Word for word, please copy the listing below, with its pictures left out.

• **TASK DATA**
======

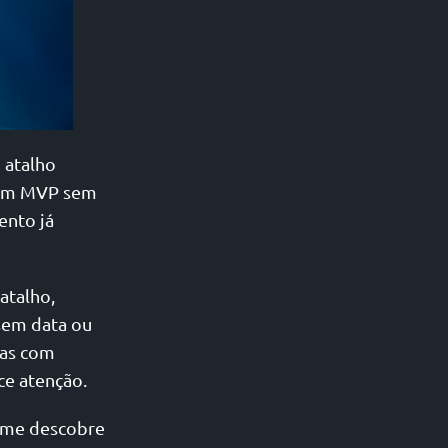
 atalho
r um MVP sem
ento já
.
atalho,
 sem data ou
sas com
ce atenção.
time descobre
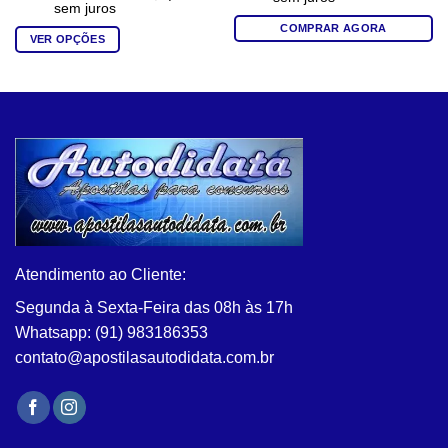
sem juros
COMPRAR AGORA
VER OPÇÕES
Este
produto
tem
várias
variantes.
As
opções
podem
ser
escolhidas
na
Atendimento ao Cliente:
página
Segunda à Sexta-Feira das 08h às 17h
do
Whatsapp: (91) 983186353
produto
contato@apostilasautodidata.com.br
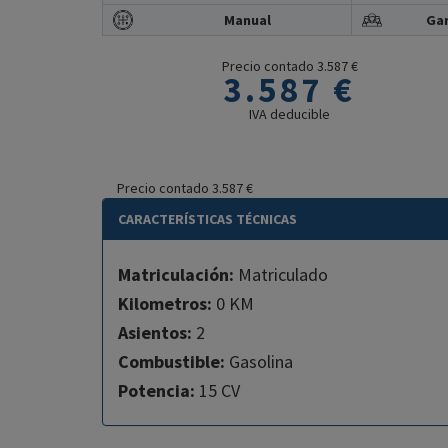
Manual
Gar
Precio contado 3.587 €
3.587 €
IVA deducible
Precio contado 3.587 €
CARACTERÍSTICAS TÉCNICAS
Matriculación:
Matriculado
Kilometros:
0 KM
Asientos:
2
Combustible:
Gasolina
Potencia:
15 CV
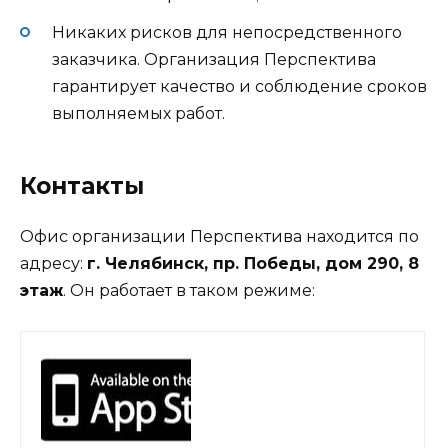
Никаких рисков для непосредственного
заказчика. Организация Перспектива
гарантирует качество и соблюдение сроков
выполняемых работ.
Контакты
Офис организации Перспектива находится по
адресу:
г. Челябинск, пр. Победы, дом 290, 8
этаж
. Он работает в таком режиме:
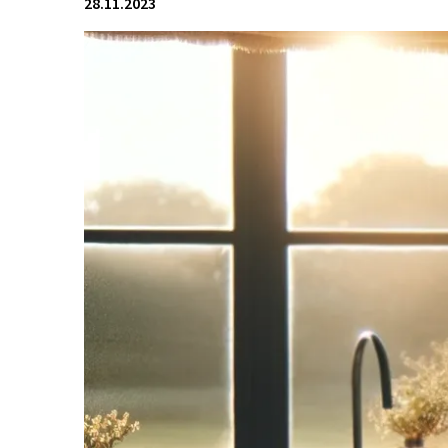
28.11.2023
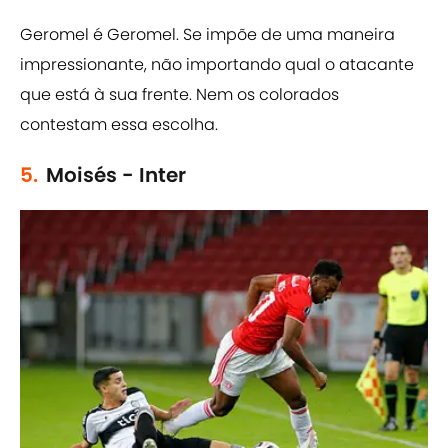
Geromel é Geromel. Se impõe de uma maneira
impressionante, não importando qual o atacante
que está à sua frente. Nem os colorados
contestam essa escolha.
5.
Moisés - Inter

======

• **REPLY TO THE TASK**
 atalho
r um MVP sem
ento já
.
atalho,
 sem data ou
sas com
ce atenção.
time descobre
sem juros
COMPRAR AGORA
VER OPÇÕES
Este
produto
tem
várias
variantes.
As
opções
podem
ser
escolhidas
na
Atendimento ao Cliente:
página
Segunda à Sexta-Feira das 08h às 17h
do
Whatsapp: (91) 983186353
produto
contato@apostilasautodidata.com.br
Manual
Gar
Precio contado 3.587 €
3.587 €
IVA deducible
Precio contado 3.587 €
CARACTERÍSTICAS TÉCNICAS
Matriculación:
Matriculado
Kilometros:
0 KM
Asientos:
2
Combustible:
Gasolina
Potencia:
15 CV
Никаких рисков для непосредственного
заказчика. Организация Перспектива
гарантирует качество и соблюдение сроков
выполняемых работ.
Контакты
Офис организации Перспектива находится по
адресу:
г. Челябинск, пр. Победы, дом 290, 8
этаж
. Он работает в таком режиме:
28.11.2023
Geromel é Geromel. Se impõe de uma maneira
impressionante, não importando qual o atacante
que está à sua frente. Nem os colorados
contestam essa escolha.
5.
Moisés - Inter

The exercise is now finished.